I woke up this morning with this view of golden aspens outside my tent door, high in the Colorado Rockies. And here's the first thought I had: Lucretius got smeared.
His brilliant evocation of Epicurean philosophy serves as a counterpoint to the Christian doctrine that developed in the centuries after his death, and so it was necessary for early Christian theologians like Jerome to wreck his reputation. Thus he was depicted well after his death, by those who had never met him, as a man driven mad when he drank a love potion—driven ultimately to take his own life.
It's as wrong as it is absurd—a case of character assassination.
Titus Lucretius Carus wrote his great poem, De rerum natura (On the Nature of The Universe), in the mid first century BCE. It is as grand a work as its title claims, an epic poem in six books that evocatively explores themes set out by the great Greek philosopher Epicurus several centuries earlier. His younger contemporary and admirer, the Latin poet Virgil, wrote of Lucretius: "Happy he who was able to know the causes of things (felix qui potuit rerum cognoscere causas), and who trampled beneath his feet all fears, inexorable fate, and the roar of devouring hell."

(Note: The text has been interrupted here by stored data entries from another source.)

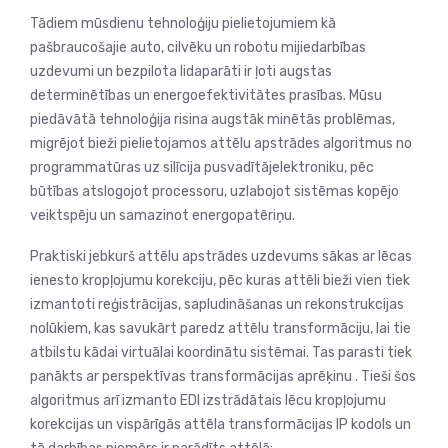
Tādiem mūsdienu tehnoloģiju pielietojumiem kā
pašbraucošajie auto, cilvēku un robotu mijiedarbības
uzdevumi un bezpilota lidaparāti ir ļoti augstas
determinētības un energoefektivitātes prasības. Mūsu
piedāvātā tehnoloģija risina augstāk minētās problēmas,
migrējot bieži pielietojamos attēlu apstrādes algoritmus no
programmatūras uz silīcija pusvadītājelektroniku, pēc
būtības atslogojot processoru, uzlabojot sistēmas kopējo
veiktspēju un samazinot energopatēriņu.
Praktiski jebkurš attēlu apstrādes uzdevums sākas ar lēcas
ienesto kropļojumu korekciju, pēc kuras attēli bieži vien tiek
izmantoti reģistrācijas, sapludināšanas un rekonstrukcijas
nolūkiem, kas savukārt paredz attēlu transformāciju, lai tie
atbilstu kādai virtuālai koordinātu sistēmai. Tas parasti tiek
panākts ar perspektīvas transformācijas aprēķinu . Tieši šos
algoritmus arī izmanto EDI izstrādātais lēcu kropļojumu
korekcijas un vispārīgās attēla transformācijas IP kodols un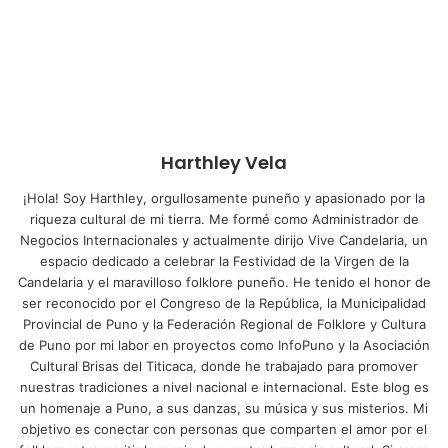
Harthley Vela
¡Hola! Soy Harthley, orgullosamente puneño y apasionado por la
riqueza cultural de mi tierra. Me formé como Administrador de
Negocios Internacionales y actualmente dirijo Vive Candelaria, un
espacio dedicado a celebrar la Festividad de la Virgen de la
Candelaria y el maravilloso folklore puneño. He tenido el honor de
ser reconocido por el Congreso de la República, la Municipalidad
Provincial de Puno y la Federación Regional de Folklore y Cultura
de Puno por mi labor en proyectos como InfoPuno y la Asociación
Cultural Brisas del Titicaca, donde he trabajado para promover
nuestras tradiciones a nivel nacional e internacional. Este blog es
un homenaje a Puno, a sus danzas, su música y sus misterios. Mi
objetivo es conectar con personas que comparten el amor por el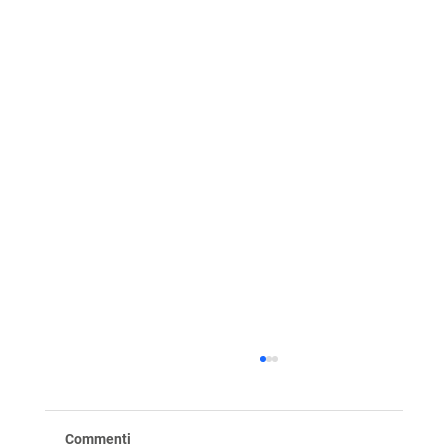
Commenti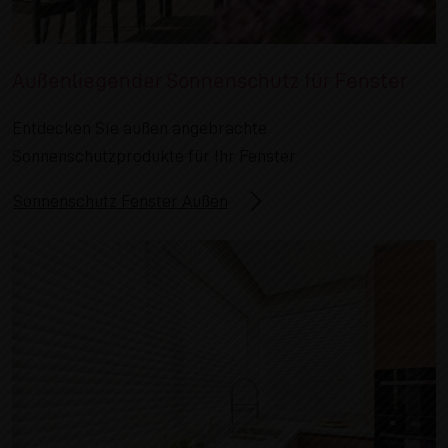
Außenliegender Sonnenschutz für Fenster
Entdecken Sie außen angebrachte
Sonnenschutzprodukte für Ihr Fenster.
Sonnenschutz Fenster Außen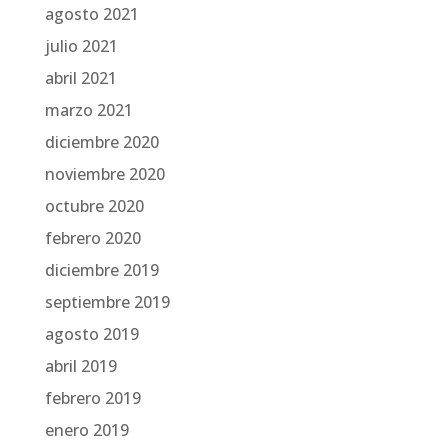
agosto 2021
julio 2021
abril 2021
marzo 2021
diciembre 2020
noviembre 2020
octubre 2020
febrero 2020
diciembre 2019
septiembre 2019
agosto 2019
abril 2019
febrero 2019
enero 2019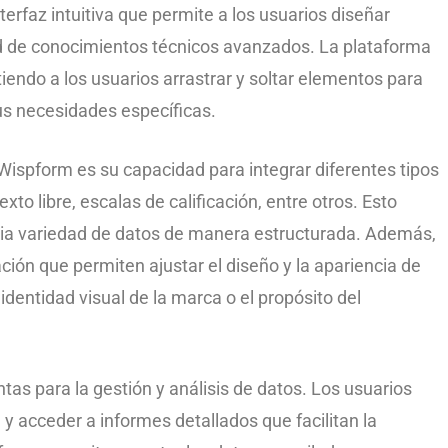
terfaz intuitiva que permite a los usuarios diseñar
d de conocimientos técnicos avanzados. La plataforma
tiendo a los usuarios arrastrar y soltar elementos para
us necesidades específicas.
 Wispform es su capacidad para integrar diferentes tipos
to libre, escalas de calificación, entre otros. Esto
plia variedad de datos de manera estructurada. Además,
ión que permiten ajustar el diseño y la apariencia de
identidad visual de la marca o el propósito del
s para la gestión y análisis de datos. Los usuarios
y acceder a informes detallados que facilitan la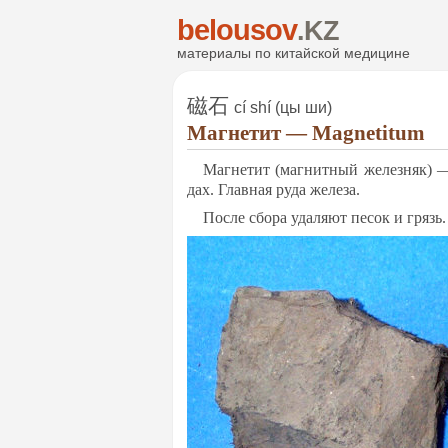
belousov
.KZ
ма­те­ри­алы по ки­тай­ской ме­ди­ци­не
磁石
cí shí (цы ши)
Маг­не­тит — Magnetitum
Маг­не­тит (маг­нит­ный же­лез­няк) —
дах. Глав­ная ру­да же­ле­за.
Пос­ле сбо­ра уда­ля­ют пе­сок и грязь.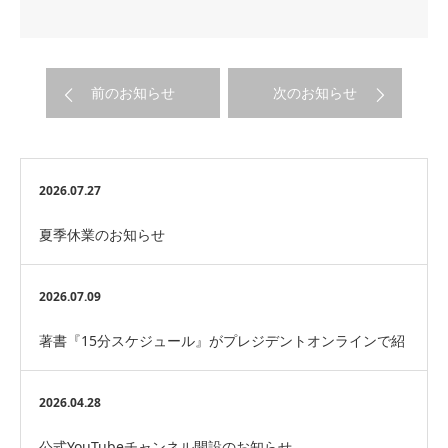
前のお知らせ
次のお知らせ
2026.07.27
夏季休業のお知らせ
2026.07.09
著書『15分スケジュール』がプレジデントオンラインで紹
介されました。
2026.04.28
公式YouTubeチャンネル開設のお知らせ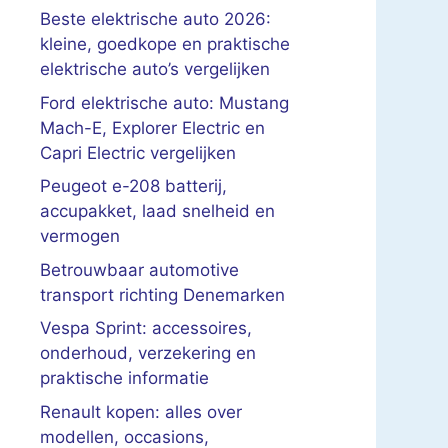
Beste elektrische auto 2026:
kleine, goedkope en praktische
elektrische auto’s vergelijken
Ford elektrische auto: Mustang
Mach-E, Explorer Electric en
Capri Electric vergelijken
Peugeot e-208 batterij,
accupakket, laad snelheid en
vermogen
Betrouwbaar automotive
transport richting Denemarken
Vespa Sprint: accessoires,
onderhoud, verzekering en
praktische informatie
Renault kopen: alles over
modellen, occasions,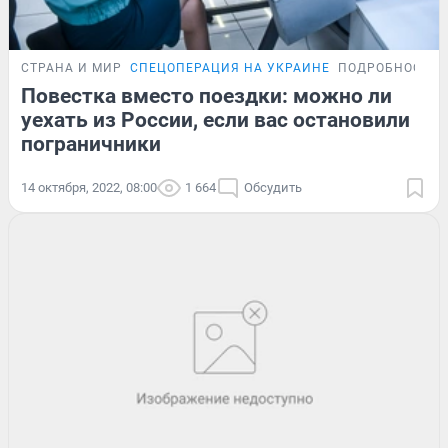
СТРАНА И МИР
СПЕЦОПЕРАЦИЯ НА УКРАИНЕ
ПОДРОБНОСТИ
Повестка вместо поездки: можно ли
уехать из России, если вас остановили
пограничники
14 октября, 2022, 08:00
1 664
Обсудить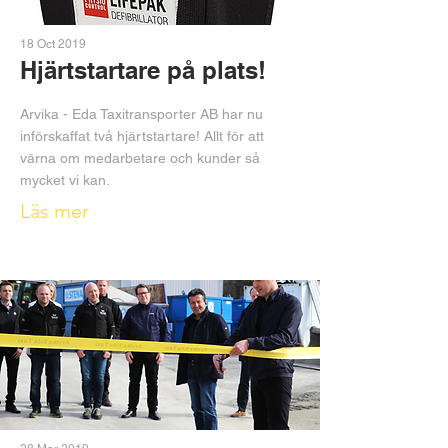
18 Oct 2019
Hjärtstartare på plats!
Arvika - Eda Taxitransporter AB har nu
införskaffat två hjärtstartare! Allt för att
värna om medarbetare och kunder så
mycket vi kan.
Läs mer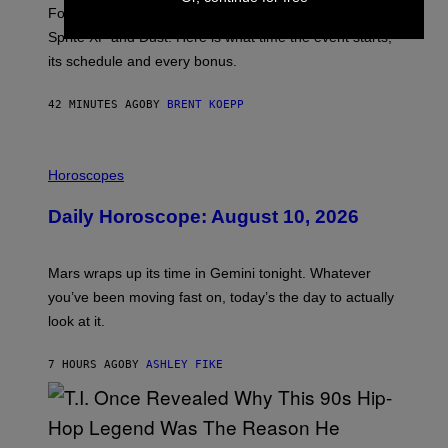
T
Fortnite Mastery Monday returns August 10 with double
:
Sprite XP and Dust. Here is what time the event starts,
E
P
its schedule and every bonus.
I
C
G
42 MINUTES AGO
BY
BRENT KOEPP
A
M
E
I
S
L
Horoscopes
L
U
Daily Horoscope: August 10, 2026
S
T
R
A
Mars wraps up its time in Gemini tonight. Whatever
T
I
you’ve been moving fast on, today’s the day to actually
O
look at it.
N
B
Y
7 HOURS AGO
BY
ASHLEY FIKE
R
E
E
S
A
.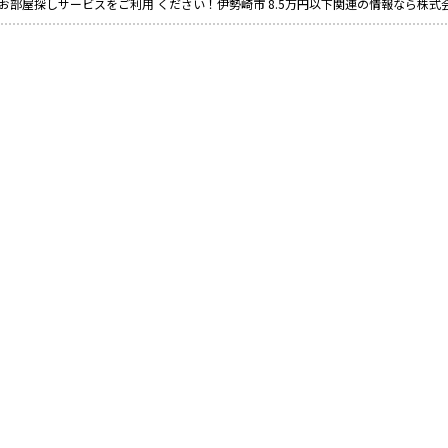
お部屋探しサービスをご利用 ください！伊勢崎市 8.5万円以下関連の情報なら株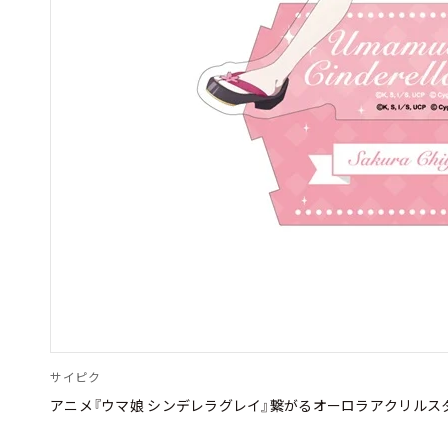
サイピク
アニメ『ウマ娘 シンデレラグレイ』繋がるオーロラアクリルス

Thus Virgil succinctly suggests the key themes of De rerum natura: universal causal explanation, leading to elimination of the threats the world seems to pose; a vindication of free will, and; disproof of the soul's survival after death.
Lucretius, Virgil asserts, was to be envied for having divined the real sources of happiness. This authentic account by one who knew him contradicts Lucretius' later reputation as a suicidal madman, a false biography concocted by those who sought to discredit his ideas by discrediting him.
But how can I be so sure about any of this ancient history and deep philosophy? The only way is to read On the Nature of Things myself. I've just ordered a print copy of this book—print so I can read it actively and mark the pages. Alongside it I'll be reading a newly ordered volume of The Principle Doctrines of Epicurus, as well as a book released just last week, The Swerve: How The World Became Modern, by Stephen Greenblatt.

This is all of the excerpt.